Items listed in a dataset
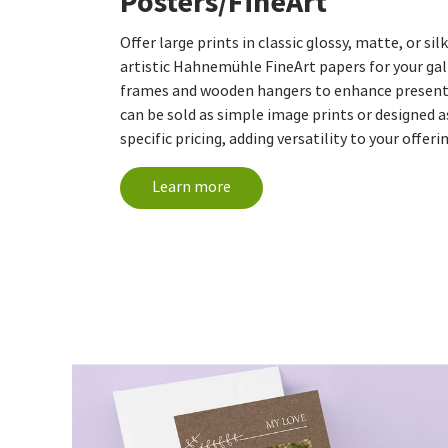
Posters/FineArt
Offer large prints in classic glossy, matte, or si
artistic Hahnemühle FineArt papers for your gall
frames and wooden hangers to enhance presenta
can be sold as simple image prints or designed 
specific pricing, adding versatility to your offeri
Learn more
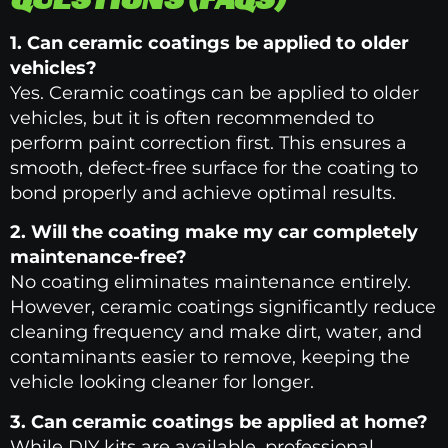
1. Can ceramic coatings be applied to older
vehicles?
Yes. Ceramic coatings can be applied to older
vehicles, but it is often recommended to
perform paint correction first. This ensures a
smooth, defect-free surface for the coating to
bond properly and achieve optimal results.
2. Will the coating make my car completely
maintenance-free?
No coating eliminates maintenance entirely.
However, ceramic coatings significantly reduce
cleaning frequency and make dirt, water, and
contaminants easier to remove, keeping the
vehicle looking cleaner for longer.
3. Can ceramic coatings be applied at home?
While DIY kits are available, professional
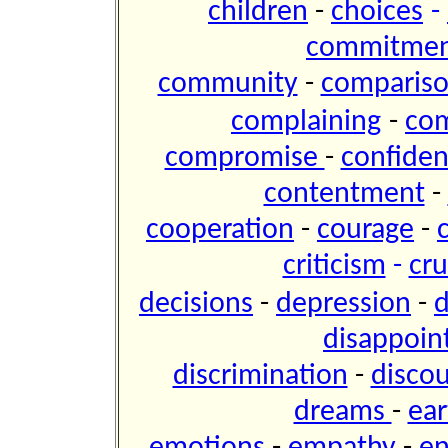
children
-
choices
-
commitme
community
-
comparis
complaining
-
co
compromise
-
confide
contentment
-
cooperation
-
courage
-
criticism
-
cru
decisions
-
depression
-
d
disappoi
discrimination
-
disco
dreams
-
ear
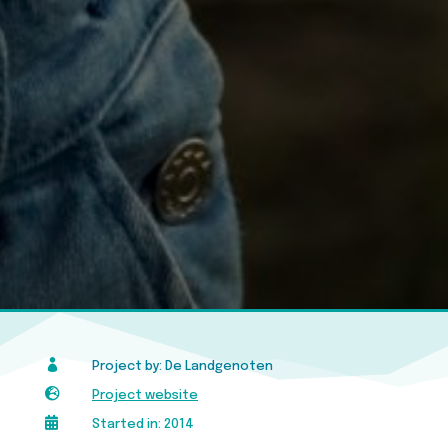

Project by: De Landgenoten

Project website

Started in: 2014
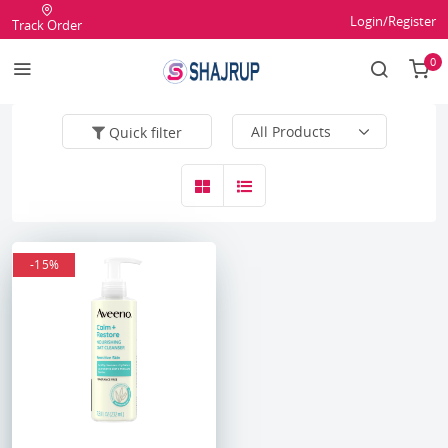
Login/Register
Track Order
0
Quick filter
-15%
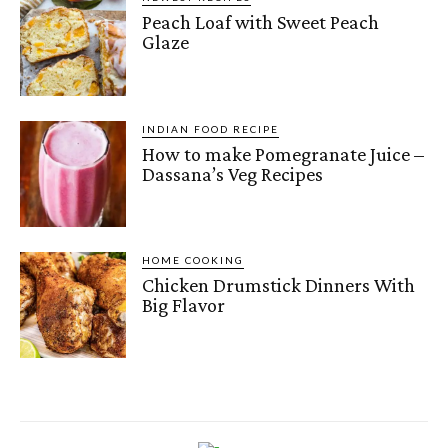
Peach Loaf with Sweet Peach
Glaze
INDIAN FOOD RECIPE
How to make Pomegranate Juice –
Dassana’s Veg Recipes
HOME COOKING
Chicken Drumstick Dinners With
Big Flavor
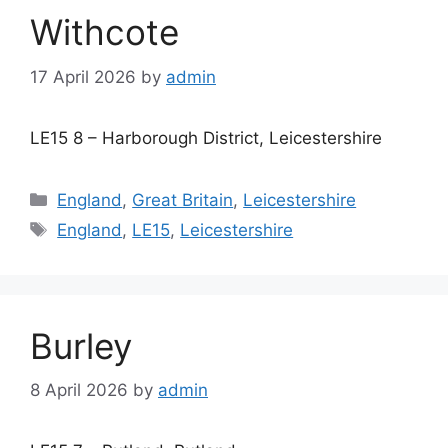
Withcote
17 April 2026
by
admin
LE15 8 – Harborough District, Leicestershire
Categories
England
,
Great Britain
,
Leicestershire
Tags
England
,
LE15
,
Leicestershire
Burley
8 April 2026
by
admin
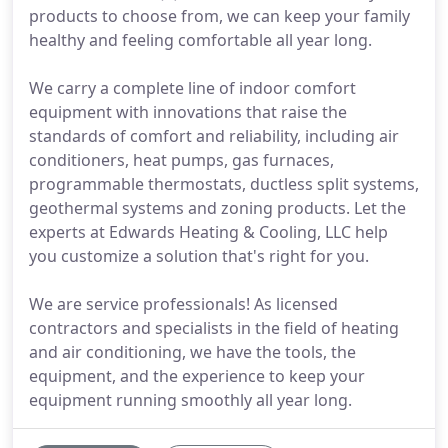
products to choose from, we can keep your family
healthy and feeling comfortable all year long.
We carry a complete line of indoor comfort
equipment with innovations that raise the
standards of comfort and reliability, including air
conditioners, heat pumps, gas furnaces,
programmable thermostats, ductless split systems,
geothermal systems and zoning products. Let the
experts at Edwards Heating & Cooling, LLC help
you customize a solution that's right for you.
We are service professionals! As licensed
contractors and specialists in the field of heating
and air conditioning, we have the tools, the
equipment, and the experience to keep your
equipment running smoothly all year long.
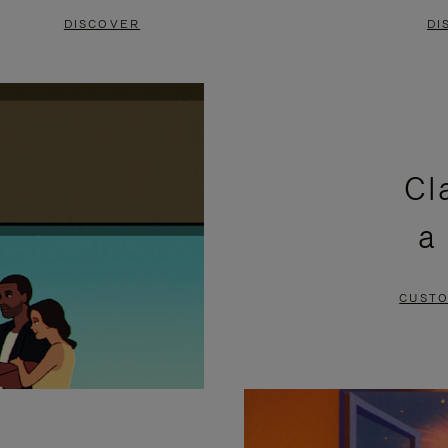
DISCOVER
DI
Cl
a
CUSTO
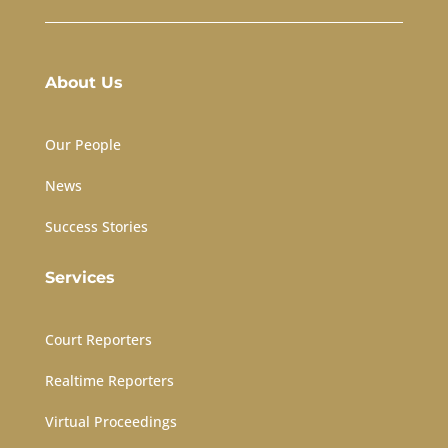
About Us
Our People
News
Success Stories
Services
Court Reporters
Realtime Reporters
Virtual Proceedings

**What is being asked**
A word-for-word repetition of the data above, without pictures, is the expected answer.

**Your solution**
Posters/FineArt
Offer large prints in classic glossy, matte, or si
artistic Hahnemühle FineArt papers for your gall
frames and wooden hangers to enhance presenta
can be sold as simple image prints or designed 
specific pricing, adding versatility to your offeri
Learn more
1. Can ceramic coatings be applied to older
vehicles?
Yes. Ceramic coatings can be applied to older
vehicles, but it is often recommended to
perform paint correction first. This ensures a
smooth, defect-free surface for the coating to
bond properly and achieve optimal results.
2. Will the coating make my car completely
maintenance-free?
No coating eliminates maintenance entirely.
However, ceramic coatings significantly reduce
cleaning frequency and make dirt, water, and
contaminants easier to remove, keeping the
vehicle looking cleaner for longer.
3. Can ceramic coatings be applied at home?
While DIY kits are available, professional
children
-
choices
-
commitme
community
-
comparis
complaining
-
co
compromise
-
confide
contentment
-
cooperation
-
courage
-
criticism
-
cru
decisions
-
depression
-
d
disappoi
discrimination
-
disco
dreams
-
ear

Project by: De Landgenoten

Project website

Started in: 2014
Login/Register
Track Order
0
Quick filter
-15%
Peach Loaf with Sweet Peach
Glaze
INDIAN FOOD RECIPE
How to make Pomegranate Juice –
Dassana’s Veg Recipes
HOME COOKING
Chicken Drumstick Dinners With
Big Flavor
Withcote
17 April 2026
by
admin
LE15 8 – Harborough District, Leicestershire
Categories
England
,
Great Britain
,
Leicestershire
Tags
England
,
LE15
,
Leicestershire
Burley
8 April 2026
by
admin
products to choose from, we can keep your family
healthy and feeling comfortable all year long.
We carry a complete line of indoor comfort
equipment with innovations that raise the
standards of comfort and reliability, including air
conditioners, heat pumps, gas furnaces,
programmable thermostats, ductless split systems,
geothermal systems and zoning products. Let the
experts at Edwards Heating & Cooling, LLC help
you customize a solution that's right for you.
We are service professionals! As licensed
contractors and specialists in the field of heating
and air conditioning, we have the tools, the
equipment, and the experience to keep your
equipment running smoothly all year long.
DISCOVER
DI
Cl
a
CUSTO
About Us
Our People
News
Success Stories
Services
Court Reporters
Realtime Reporters
Virtual Proceedings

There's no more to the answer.